- TASK PROMPT
Copy exactly the stretch of data below from the line with "Italiano (1125, 83)" through the line with "Links (35, 256)", including both of those lines.

Saved entries
----------------

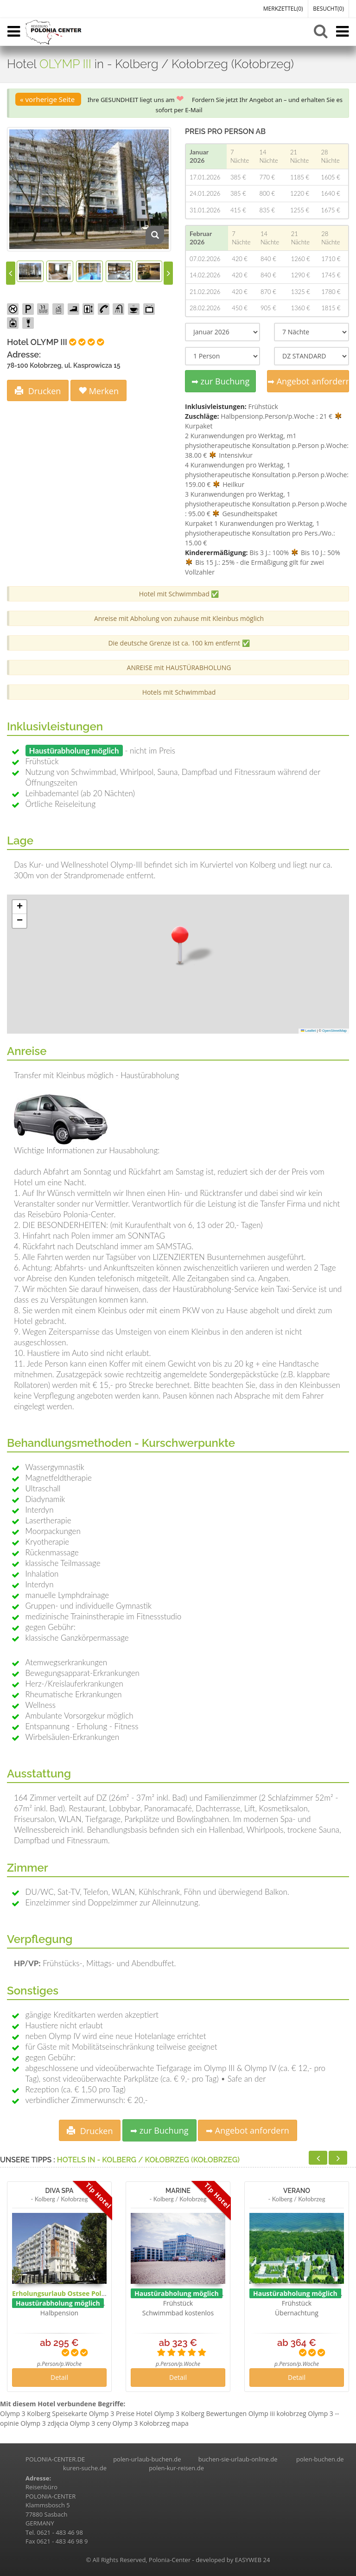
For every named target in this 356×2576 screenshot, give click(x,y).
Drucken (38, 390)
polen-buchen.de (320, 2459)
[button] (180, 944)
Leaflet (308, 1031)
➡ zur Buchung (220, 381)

----------------

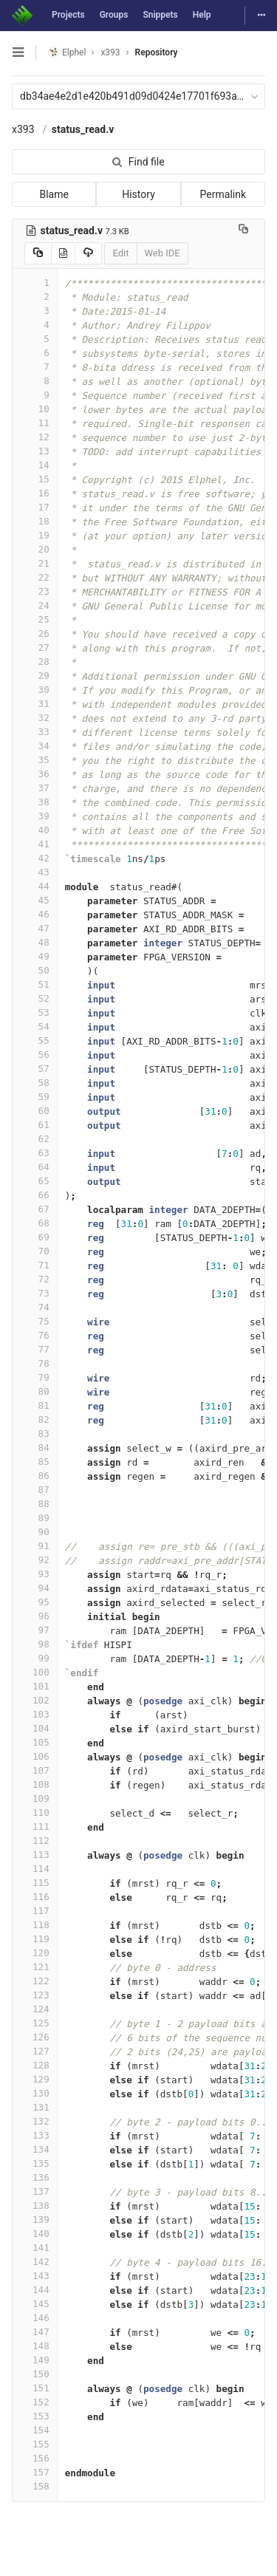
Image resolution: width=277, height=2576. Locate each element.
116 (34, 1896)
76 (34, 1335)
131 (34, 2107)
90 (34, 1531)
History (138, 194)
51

----------------

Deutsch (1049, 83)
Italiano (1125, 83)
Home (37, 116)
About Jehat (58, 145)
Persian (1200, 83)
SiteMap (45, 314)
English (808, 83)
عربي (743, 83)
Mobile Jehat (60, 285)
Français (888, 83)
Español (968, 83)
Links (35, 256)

----------------

- TASK SOLUTION
Italiano (1125, 83)
Home (37, 116)
About Jehat (58, 145)
Persian (1200, 83)
SiteMap (45, 314)
English (808, 83)
عربي (743, 83)
Mobile Jehat (60, 285)
Français (888, 83)
Español (968, 83)
Links (35, 256)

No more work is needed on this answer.